Daarbij is er sprake van een stijging van het percentage mensen boven de 80 jaar.

Het aantal mensen van 80 jaar of ouder zal naar verwachting stijgen van ruim 800 duizend in 2021 naar tussen de 1,5 en 2,6 miljoen in 2050. De bevolking van 20 tot 65 jaar zal veel minder sterk groeien of zelfs krimpen. Daardoor zijn er in 2050 op elke 80-plusser tussen de 4 en 7 mensen van 20 tot 65 jaar, tegen 12 in 2021. (Bron: eindrapport van de Verkenning Bevolking 2050 van het Demografisch Instituut NIDI en het CBS).

We noemen dit dubbele vergrijzing: naast de toename van het aantal ouderen in de bevolkingsopbouw is er sprake van een toename van het aandeel 80-plussers. Dit heeft tot gevolg dat een kleinere groep werkenden de samenleving draaiende moet houden en het levert een grotere druk op bijvoorbeeld de zorg op.

Mantelzorg
Logischerwijs is het beroep dat we doen op mantelzorgers dus ook steeds groter. (Bron CBS)

En werkenden uit de sector zorg en welzijn zorgen bovengemiddeld vaak voor een hulpbehoevende naaste: 27% van hen doet dat (Bron: arbeidsmarkt-in-kaart-wel-en-niet-werkenden-editie-2.pdf (scp.nl)

De overheid wil graag dat een groter deel van de burgers mantelzorg geeft. Ze hoopt dat dat de groei van de uitgaven aan professionele zorg beperkt en de betrokkenheid in de samenleving vergroot (Van der Ham 2018). De overheid nam de afgelopen decennia daarom verschillende maatregelen die dit moeten bevorderen. Zo stimuleert de overheid ouderen en hulpbehoevenden om langer thuis te wonen. Ook heeft ze een richtlijn opgesteld over hulp die van gezonde huisgenoten verwacht mag worden en spoort ze hulpbehoevenden aan om mensen uit hun eigen netwerk in te schakelen. (Bron: Zorgen werkenden vaker voor hulpbehoevende naasten? | Arbeidsmarkt in kaart: Wel- en niet-werkenden – editie 2 – SCP).

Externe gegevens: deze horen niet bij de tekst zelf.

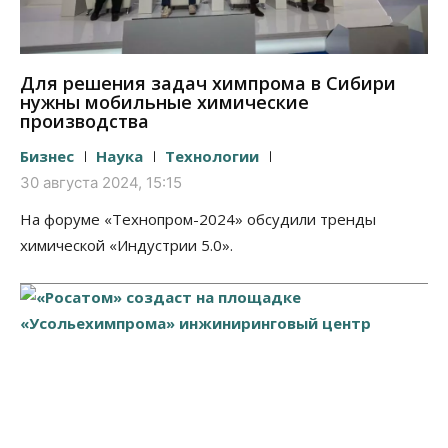
Для решения задач химпрома в Сибири
нужны мобильные химические
производства
Бизнес
Наука
Технологии
30 августа 2024, 15:15
На форуме «Технопром-2024» обсудили тренды
химической «Индустрии 5.0».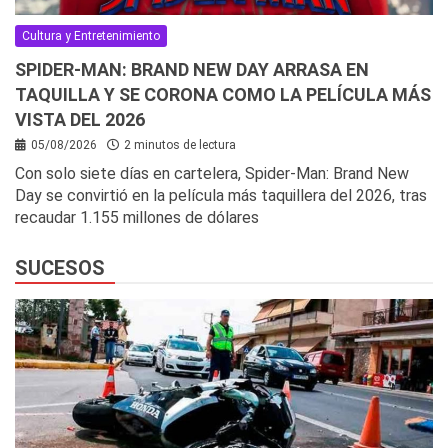
Cultura y Entretenimiento
SPIDER-MAN: BRAND NEW DAY ARRASA EN
TAQUILLA Y SE CORONA COMO LA PELÍCULA MÁS
VISTA DEL 2026
05/08/2026
2 minutos de lectura
Con solo siete días en cartelera, Spider-Man: Brand New
Day se convirtió en la película más taquillera del 2026, tras
recaudar 1.155 millones de dólares
SUCESOS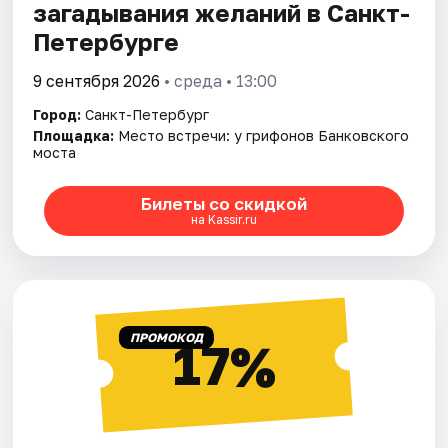
загадывания желаний в Санкт-
Петербурге
9 сентября 2026
• среда • 13:00
Город:
Санкт-Петербург
Площадка:
Место встречи: у грифонов Банковского
моста
Билеты со скидкой
на Kassir.ru
ПРОМОКОД
17%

Arbeidsmarktproblematiek maatschappelijke sectoren
In het SER-rapport van mei 2022 wordt ingezoomd op het arbeidsmarktvraagstuk in maatschappelijke sectoren. Het SER-rapport schrijft:

‘Prognoses geven aan dat de behoefte aan extra medewerkers in de zorg, jeugdzorg en het sociaal werk bij ongewijzigde omstandigheden zullen oplopen van 50.000 nu, naar 135.000 in 2031. Hoewel die situatie zich in de praktijk niet zal voordoen omdat zowel de arbeidsmarkt als het beleid zich aanpassen, laat de raming wel zien hoe ernstig en structureel de krapte is. (…) In het onderwijs zijn er met name knelpunten in het primair en voortgezet onderwijs. In het primair onderwijs zijn naar schatting 12.500 extra werknemers nodig (9.100 fte) en in het voortgezet onderwijs 2.100 (1.700 fte).’ (Bron: https://www.ser.nl/-/media/ser/downloads/adviezen/2022/arbeidsmarktproblematiek-maatschappelijke-sectoren.pdf?la=nl&hash=88AD4FC44B716AC123E60F152513B0D8).

Meer werken
De conclusie is dat meer mensen meer uren moeten gaan werken. Dat is nodig om het probleem op de arbeidsmarkt op te lossen, maar ook voor de financiering van de BV Nederland.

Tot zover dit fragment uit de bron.